New private names proposal

Brendan Eich brendan at mozilla.com
Tue Dec 21 16:25:15 PST 2010


On Dec 21, 2010, at 4:01 PM, Oliver Hunt wrote:

> Just giving my feedback to this (so it's recorded somewhere other than my head).
> 
> I find the apparent necessity of conflating syntax and semantics irksome, i'd much rather that there be two distinct discussions one of syntax and the other for semantics of soft-fields, private names, gremlins, etc (or whatever this general concept ends up being called)
> 
> That said I don't really like the private names syntax, mostly for reasons others have bought up already, but one case I don't recall seeing is something that I think will lead to surprise on the part of developers.  Say i have a piece of code:
> 
> function MyAwesomeThing() {
>    ....
> }
> 
> MyAwesomeThing.prototype.myCoolFunction = function() {
>    if (!this._myCachedHotness)
>        this._myCachedHotness = doExpensiveThing(this)
>    return this._myCachedHotness;
> }
> 
> I see this nifty private names feature, and say "cool! now i can make my cache super secret!" and do:
> 
> MyAwesomeThing.prototype.myCoolFunction = function() {
>    private cachedHotness;
>    if (!this.cachedHotness)
>        this.cachedHotness = doExpensiveThing(this)
>    return this.cachedHotness;
> }
> 
> I would _expect_ this to work.  That's what the syntax makes me think.  But it won't work because 'cachedHotness' is going to be different on every call (at least to my reading).

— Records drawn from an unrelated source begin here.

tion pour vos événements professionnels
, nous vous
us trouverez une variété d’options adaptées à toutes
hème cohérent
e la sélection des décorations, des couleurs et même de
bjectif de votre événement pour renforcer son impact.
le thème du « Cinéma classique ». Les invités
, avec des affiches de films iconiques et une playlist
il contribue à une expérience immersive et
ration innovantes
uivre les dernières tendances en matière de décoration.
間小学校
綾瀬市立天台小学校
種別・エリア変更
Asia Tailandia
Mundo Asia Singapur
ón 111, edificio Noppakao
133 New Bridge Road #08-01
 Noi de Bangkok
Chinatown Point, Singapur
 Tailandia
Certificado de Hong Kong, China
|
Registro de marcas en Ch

Why does your expectation differ here compared to the following:

MyAwesomeThing.prototype.myCoolFunction = function() {
   var cachedHotness = gensym();
   if (!this[cachedHotness])
       this[cachedHotness] = doExpensiveThing(this)
   return this[cachedHotness];
}

Is it because |private cachedHotness;| does not "look generative"?


> I am not trying to argue that making the above work is impossible -- you just need to use a few closures to get everything into the right place.  But it is contrary to what I might expect or want.
> 
> wrt. proxies, I still think that we should just allow all non-objects property names to transfer through uncoerced.  It would solve the problem of communicating private names to a proxy and allow efficient array-like implementations.

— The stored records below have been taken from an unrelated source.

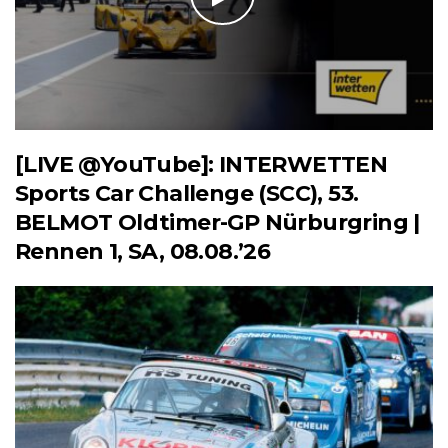
[LIVE @YouTube]: INTERWETTEN
Sports Car Challenge (SCC), 53.
BELMOT Oldtimer-GP Nürburgring |
Rennen 1, SA, 08.08.’26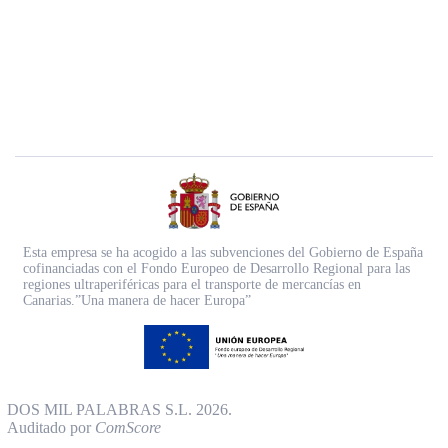
Esta empresa se ha acogido a las subvenciones del Gobierno de España
cofinanciadas con el Fondo Europeo de Desarrollo Regional para las
regiones ultraperiféricas para el transporte de mercancías en
Canarias.”Una manera de hacer Europa”
DOS MIL PALABRAS S.L. 2026.
Auditado por
ComScore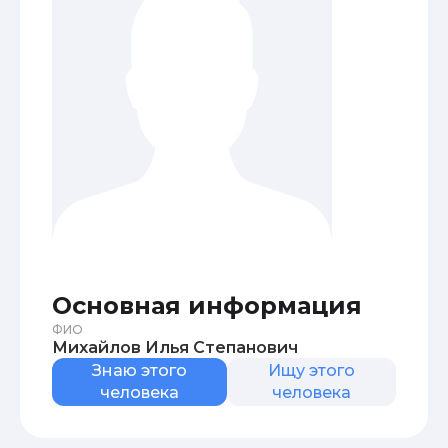
Основная информация
ФИО
Михайлов Илья Степанович
Знаю этого
Ищу этого
человека
человека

You mean non-string property names, right?

But what is an array index, then? uint32 is not a type in the language. Would proxy[3.14] really pass a double through?

Array elements are named by a weird uint32 index name, with consequences on 'length' (but only up to 2^32 - 1 for length). I don't think passing the property name through uncoerced helps, unless you assume a normalizing layer above all name-based operations that specializes to index-names per Array's uint32 magic weirdness.